Figure 6 shows the representative stress-strain curves of Ni–Mo alloys electrodeposited with sodium molybdate concentrations of 0.4, 1.5, and 2.1 g/L, and the details of tensile tests are given in Table 2. Note that the sample electrodeposited with a sodium molybdate concentration of 4.3 g/L was not subjected to a tensile test because micro-crack networks were formed on the surface, as mention above. The pure Ni exhibited a tensile strength of 0.95 GPa and an elongation of 11.6%. The addition of 0.2–1.3 g/L sodium molybdate slightly increased the tensile strength by 0.1 GPa and the tensile elongation remained unchanged. Conversely, for higher final concentrations of sodium molybdate in the range of 1.5–2.1 g/L, the elongation decreased to 4.6% as the concentration was increased. The samples electrodeposited with higher final concentrations of sodium molybdate ruptured without work hardening. This behavior was attributed to the stress concentration, which derived from crack formation in the hard layer containing the MoO2 deposited from an inhibited growth mode, as shown in Figs. 4(a) and 5(b). Electrodeposited alloys obtained from inhibited-growth modes have processing-defects.27) A similar behavior has been reported for electrodeposited multi-layers.30)

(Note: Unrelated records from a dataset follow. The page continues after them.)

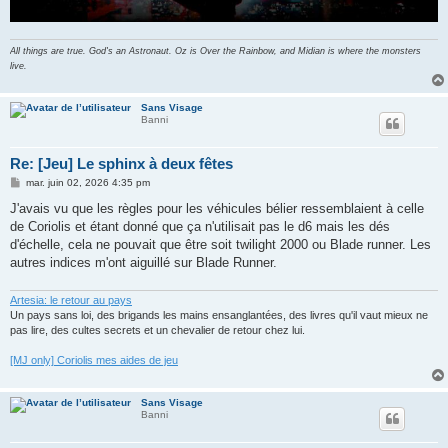
All things are true. God's an Astronaut. Oz is Over the Rainbow, and Midian is where the monsters
live.
Sans Visage
Banni
Re: [Jeu] Le sphinx à deux fêtes
M
mar. juin 02, 2026 4:35 pm
e
s
J'avais vu que les règles pour les véhicules bélier ressemblaient à celle
s
de Coriolis et étant donné que ça n'utilisait pas le d6 mais les dés
a
g
d'échelle, cela ne pouvait que être soit twilight 2000 ou Blade runner. Les
e
autres indices m'ont aiguillé sur Blade Runner.
Artesia: le retour au pays
Un pays sans loi, des brigands les mains ensanglantées, des livres qu'il vaut mieux ne
pas lire, des cultes secrets et un chevalier de retour chez lui.
[MJ only] Coriolis mes aides de jeu
Sans Visage
Banni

Representative stress-strain curves of Ni–Mo alloys electrodeposited with sodium molybdate concentrations of 0.4, 1.5, and 2.1 g/L. Detailed results of the tensile tests are given in Table 2.
For these tensile tests, the electrodeposited Ni–Mo alloys exhibited clear plastic deformation, although there was only a trace amount of Mo content (0.2–0.3 at%). This result indicates that the addition of Mo did not affect the plastic deformability of the electrodeposited Ni alloys. We conclude that the formation of processing-defects and low ductility of electrodeposited Ni–Mo alloys reported in the literature14,38) can be attributed to oxide contamination. In fact, as shown in Fig. 6, the inclusion of MoO2 effectively decreased the tensile elongation. Moreover, the forming reaction of the dioxides could start at very low Mo concentrations (1.2 g/L) in the deposition bath. It has been incorrectly inferred that oxides are not formed in electrodeposition processes to a higher degree than those of conventional casting process.10) The inclusion of MoO2 is inevitable as the Mo content increases for the use of a conventional carboxylate bath. We therefore suggest that in future work, growth inhibition by molybdenum oxides should be suppressed with the use of alternative complexing agents to replace carboxylic acids.
The authors gratefully acknowledge Dr. Y. Yamada (AIST) for his support in XPS analysis. We also appreciate Ms. C. Otomo (AIST) for her technical help.